After several posts that focus on marketing and building your websites, I thought it was time to return to a post about selling crafts.
We recently went to an area craft fair and spoke to a number of the artisans who were showing their creations. One artisan that we spent a great deal of time with was the catalyst for this post. The gentleman made the most beautiful hand-turned wood bowls, pots, and plates. He used a wonderful variety of woods and unlike some other turned bowls we saw recently, his were smooth and varnished on both the inside and the outside.
He did a good job of talking up his product explaining how much work was involved and his pride clearly showed. Upon closer inspection we quickly realized his work exceeded his pitch and was terribly under-priced. The most ill-priced item on the table was a lidded jar – he wanted only $25 for it. When we made it clear that we weren’t buyers but work with crafters to improve their businesses and waiting until there were no customers nearby, we had a heart-to-heart with him.
After sharing with him our thoughts about his pricing we talked to him about his much larger problem. He had his beautiful pieces on a white tablecloth – a plastic white tablecloth! Yuck! It made his booth look cheap and tacky. He said it was clean and cheap. That it was – it screamed cheap. We stood at his booth and pointed to some of the booths around his. We showed him that many were using fabric yardage – not expensive tablecloths like he had assumed.
So he had his brown bowls on a stark white plastic tablecloth.

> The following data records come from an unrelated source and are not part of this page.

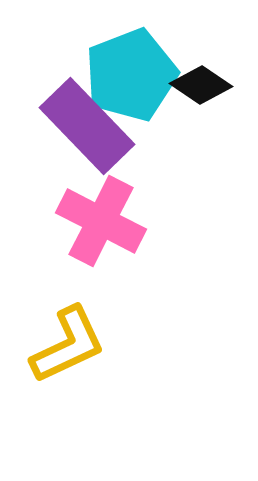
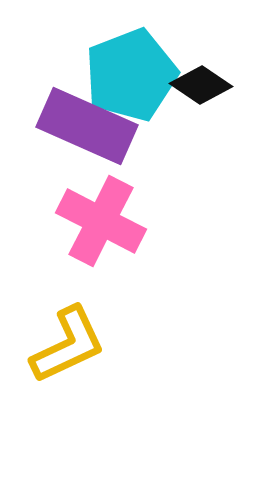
purple rectangle: rotated 22 degrees counterclockwise
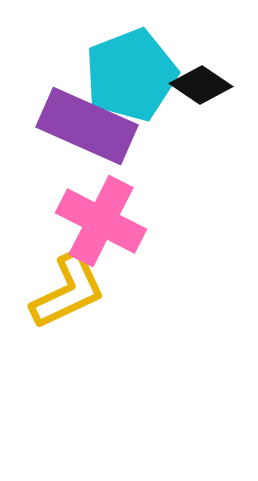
yellow L-shape: moved 54 px up
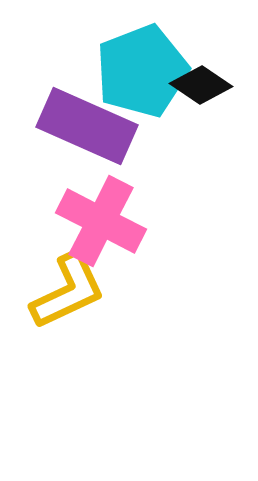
cyan pentagon: moved 11 px right, 4 px up
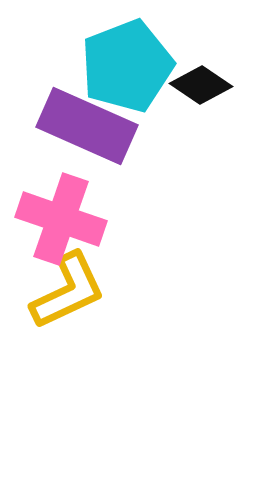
cyan pentagon: moved 15 px left, 5 px up
pink cross: moved 40 px left, 2 px up; rotated 8 degrees counterclockwise
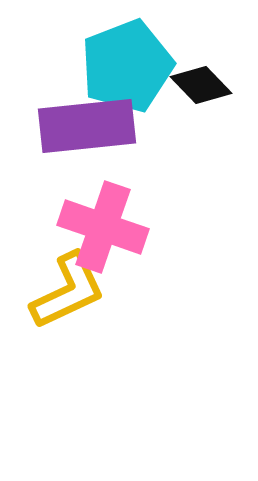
black diamond: rotated 12 degrees clockwise
purple rectangle: rotated 30 degrees counterclockwise
pink cross: moved 42 px right, 8 px down
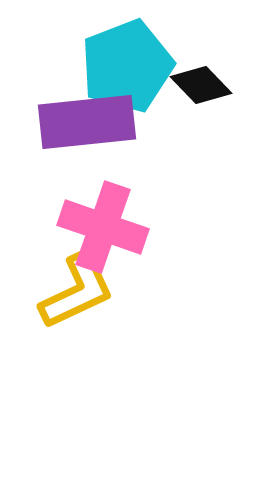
purple rectangle: moved 4 px up
yellow L-shape: moved 9 px right
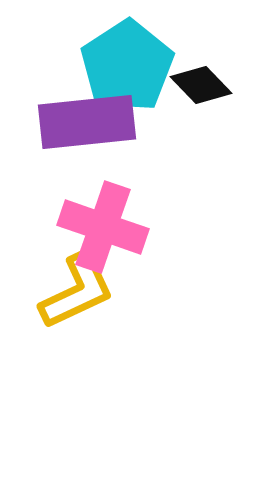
cyan pentagon: rotated 12 degrees counterclockwise
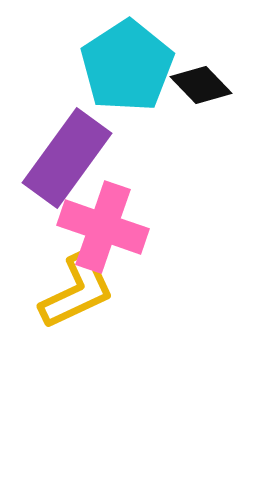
purple rectangle: moved 20 px left, 36 px down; rotated 48 degrees counterclockwise
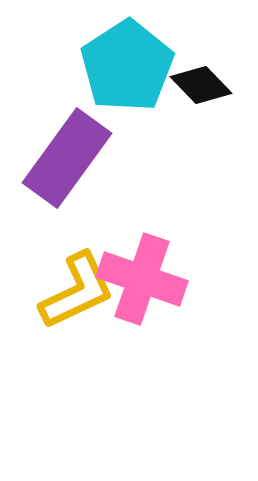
pink cross: moved 39 px right, 52 px down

There was no color anywhere in his booth. Nothing to say “Hey, come over here and look at my art!” When we suggested laying fall leaves and perhaps some flowers on the table he suddenly realized that a better table display did not have to mean a huge investment.

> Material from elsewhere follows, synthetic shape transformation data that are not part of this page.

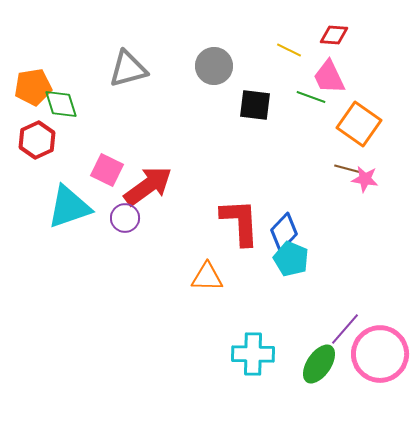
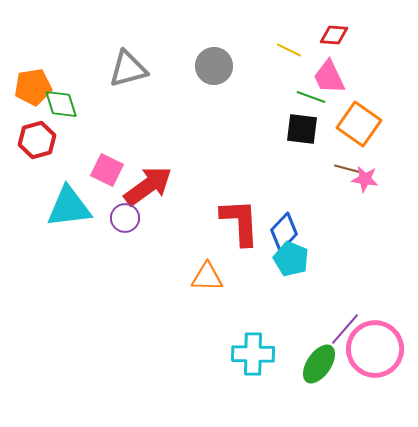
black square: moved 47 px right, 24 px down
red hexagon: rotated 9 degrees clockwise
cyan triangle: rotated 12 degrees clockwise
pink circle: moved 5 px left, 5 px up
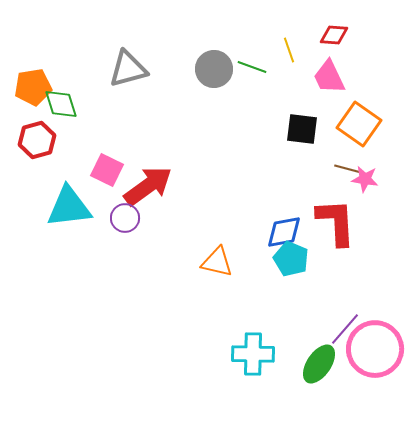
yellow line: rotated 45 degrees clockwise
gray circle: moved 3 px down
green line: moved 59 px left, 30 px up
red L-shape: moved 96 px right
blue diamond: rotated 36 degrees clockwise
orange triangle: moved 10 px right, 15 px up; rotated 12 degrees clockwise
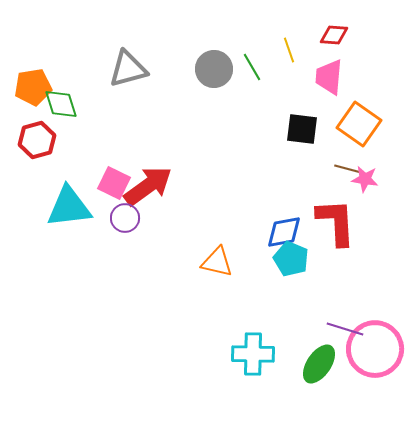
green line: rotated 40 degrees clockwise
pink trapezoid: rotated 30 degrees clockwise
pink square: moved 7 px right, 13 px down
purple line: rotated 66 degrees clockwise
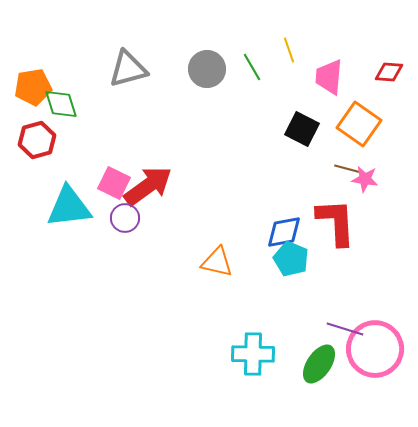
red diamond: moved 55 px right, 37 px down
gray circle: moved 7 px left
black square: rotated 20 degrees clockwise
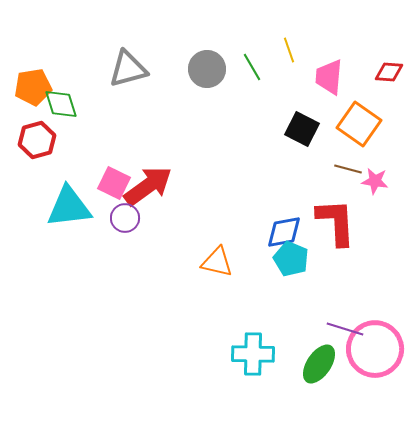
pink star: moved 10 px right, 2 px down
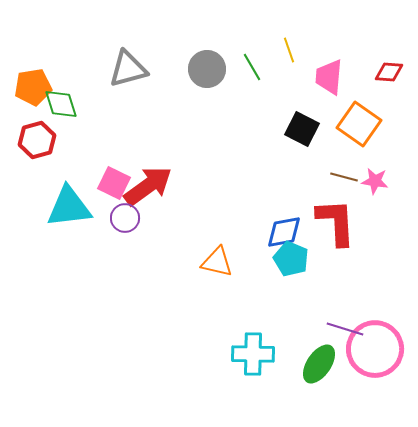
brown line: moved 4 px left, 8 px down
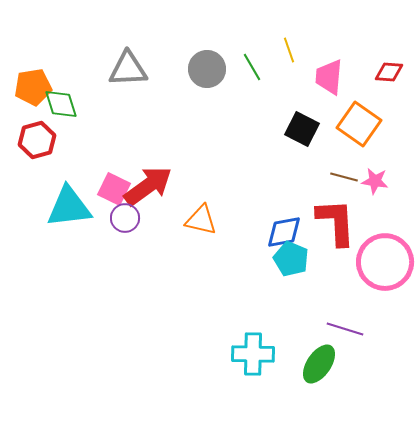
gray triangle: rotated 12 degrees clockwise
pink square: moved 6 px down
orange triangle: moved 16 px left, 42 px up
pink circle: moved 10 px right, 87 px up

He had two small rocker baby cribs. They were wonderfully constructed and looked absolutely hard, cold and terribly uncomfortable. He had been smart enough to enlist the assistance of a friend to make a layette for the cribs and those layettes looked professionally made. The problem was they laid flat and looked decidedly uncomfy. He said that he had never been able to sell one despite his fire sale price of $65. When we told him that they looked hard and uninviting he quickly realized his mistake. He clearly needed something more fluffy and inviting. Who wants to lay on a flat, hard board only covered with a thin quilt, even if it has it’s own flat little matching pillow?
Long story to get to the point – yes, I do like my examples…when selling crafts in person, or any item for that matter, make sure that your display isn’t making your product look undesirable or less valuable.
Yes, it’s hard to invest in table dressings when you’re first starting out, but there are lots of places to get fabric to cover your tables. If nothing else; use a blanket or sheet, go to your local thrift and look for fabric remnants or linens, layer several pieces to create a bit of interest and to ensure full coverage of the table; but please leave the cheesy plastic cloths for your next picnic.
If you are selling something hard, make it look soft with your table decorations (you have used flowers, what-nots and other things to accessorize your table haven’t you?) or use inviting add-ons (you sell these too) to make your products more inviting. If instead of having those thin quilted blankets in his cribs my wood crafter had a fluffy knit or crochet blanket it would not have looked so hard and uninviting. A big blue or pink bow might have been just the thing to convince someone that his crib was the perfect gift.
Selling crafts or any item in person is a challenge and the competition is keen. Don’t waste all your time, energy and talents making something special and then detract from its wonderfulness with a weak presentation.